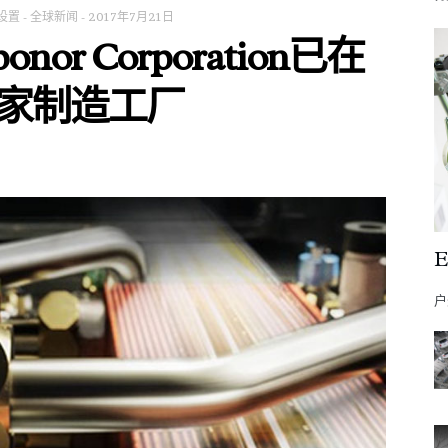
设置
-
全球新闻
-
2017年7月21日
r Corporation已在
家制造工厂
户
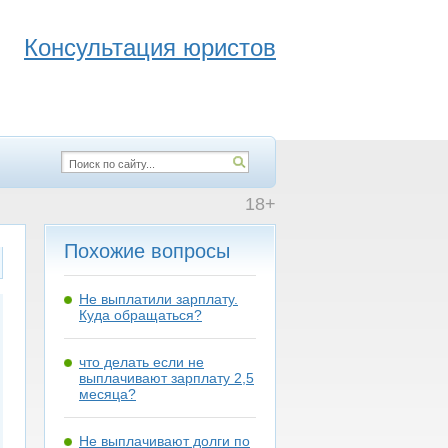
Консультация юристов
18+
Похожие вопросы
Не выплатили зарплату.
Куда обращаться?
что делать если не
выплачивают зарплату 2,5
месяца?
Не выплачивают долги по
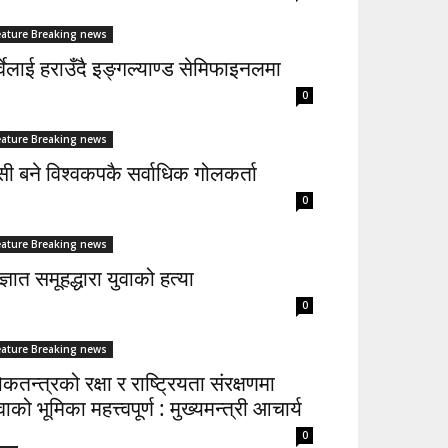
eature Breaking news
्वेलाई हराउँदै इङ्गल्याण्ड सेमिफाइनलमा
0
eature Breaking news
सी बने विश्वकपकै सर्वाधिक गोलकर्ता
0
eature Breaking news
्ञात समूहद्धारा युवाको हत्या
0
eature Breaking news
कतन्त्रको रक्षा र राष्ट्रियता संरक्षणमा
वाको भूमिका महत्त्वपूर्ण : मुख्यमन्त्री आचार्य
0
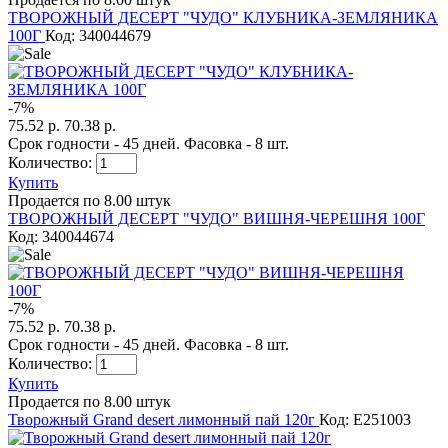
ТВОРОЖНЫЙ ДЕСЕРТ "ЧУДО" КЛУБНИКА-ЗЕМЛЯНИКА
100Г
Код: 340044679
-
7
%
75.52 р.
70.38 р.
Срок годности - 45 дней. Фасовка - 8 шт.
Количество:
Купить
Продается по 8.00 штук
ТВОРОЖНЫЙ ДЕСЕРТ "ЧУДО" ВИШНЯ-ЧЕРЕШНЯ 100Г
Код: 340044674
-
7
%
75.52 р.
70.38 р.
Срок годности - 45 дней. Фасовка - 8 шт.
Количество:
Купить
Продается по 8.00 штук
Творожный Grand desert лимонный пай 120г
Код: E251003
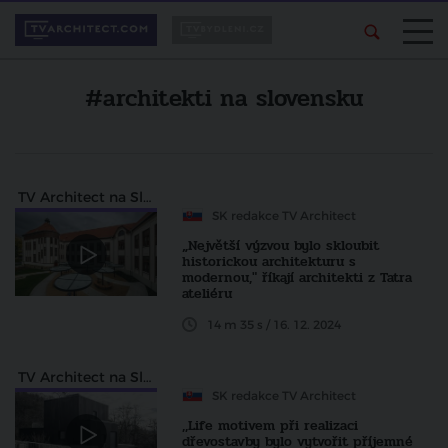
#architekti na slovensku
TV Architect na Slovensku
SK redakce TV Architect
„Největší výzvou bylo skloubit
historickou architekturu s
modernou," říkají architekti z Tatra
ateliéru
14 m 35 s / 16. 12. 2024
TV Architect na Slovensku
SK redakce TV Architect
,,Life motivem při realizaci
dřevostavby bylo vytvořit příjemné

——

[TRY IT] Nothing but the lines above, starting at the line that contains "वाको भूमिका महत्त्वपूर्ण" and ending at the line that contains "motivem při realizaci", should be given again, exactly and without the pictures.

[ANSWER TO THIS TASK]
वाको भूमिका महत्त्वपूर्ण : मुख्यमन्त्री आचार्य
0
ТВОРОЖНЫЙ ДЕСЕРТ "ЧУДО" КЛУБНИКА-ЗЕМЛЯНИКА
100Г
Код: 340044679
-
7
%
75.52 р.
70.38 р.
Срок годности - 45 дней. Фасовка - 8 шт.
Количество:
Купить
Продается по 8.00 штук
ТВОРОЖНЫЙ ДЕСЕРТ "ЧУДО" ВИШНЯ-ЧЕРЕШНЯ 100Г
Код: 340044674
-
7
%
75.52 р.
70.38 р.
Срок годности - 45 дней. Фасовка - 8 шт.
Количество:
Купить
Продается по 8.00 штук
Творожный Grand desert лимонный пай 120г
Код: E251003
#architekti na slovensku
TV Architect na Slovensku
SK redakce TV Architect
„Největší výzvou bylo skloubit
historickou architekturu s
modernou," říkají architekti z Tatra
ateliéru
14 m 35 s / 16. 12. 2024
TV Architect na Slovensku
SK redakce TV Architect
,,Life motivem při realizaci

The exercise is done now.